Psychological Changes During Postpartum Period

Postpartum Psychological Changes: Details Discussion

What Do You Mean By Postpartum Period?

The postpartum (or postnatal) period begins after childbirth and is typically considered to end within six weeks. However, there are three distinct but continuous phases of the postnatal period; the acute phase, lasting for six to twelve hours after birth; the subacute phase, lasting six weeks; and the delayed phase, lasting up to six months.

Postpartum psychological changes
Fig: Postpartum psychological changes

The postpartum period is usually considered the interval extending from the birth of the baby until 6 weeks after.
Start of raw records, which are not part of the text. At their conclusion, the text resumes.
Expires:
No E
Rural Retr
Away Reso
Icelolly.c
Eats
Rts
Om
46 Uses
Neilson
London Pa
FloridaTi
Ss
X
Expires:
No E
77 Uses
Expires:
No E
It is the 6 weeks interval between the birth of the newborn and the rectum of the reproductive organs to their normal non-pregnant state.

Postpartum Psychological Changes During Postpartum Period:

1. Taking-In Phase:

  • The taking-in phase usually sets I to 2 days after delivery.
  • This is the time of reflection for the woman because within the 2 to 3 day period, the woman is passive.
  • The woman becomes dependent on her healthcare provider or support person with some of the daily tasks and decision-making.
  • This dependence is mainly due to her physical discomfort from hemorrhoids or the after pains, from the uncertainty of how she could care for the newborn, and also from the extreme tiredness she feels that follows childbirth.
  • The woman prefers to talk about her experiences during labor and birth and also her pregnancy.
  • The taking-in phase provides time for the woman to regain her physical strength and organize her rambling thoughts about her new role.
  • Encouraging the woman to talk about her experiences during labor and birth would greatly help her adjust and let her incorporate it into her new life.

2. Taking Hold Phase:

  • The taking hold phase starts 2 to 4 days after delivery.
  • The woman starts to initiate actions on her own and making decisions without relying on others.
  • Women who underwent anesthesia reach this phase only hours after her delivery.
  • She starts to focus on the newborn instead of herself and begins to actively participate in newborn care.
  • Demonstrate newborn care to the mother and watch her do a return demonstration of every procedure.
  • The woman still needs positive reinforcements despite the independence that she is already showing because she might still feel insecure about the care of her child.
  • Allow the woman to settle in gradually into her new role while still at the hospital or healthcare facility because making decisions about the child’s welfare is a difficult part of motherhood.

3. Letting Go Phase:

  • During the letting go phase, the woman finally accepts her new role and gives up her old roles like being a childless woman or just a mother of one child.
  • This is the phase where postpartum depression may set in.
  • Readjustment of relationship is needed for an easy transition to this phase.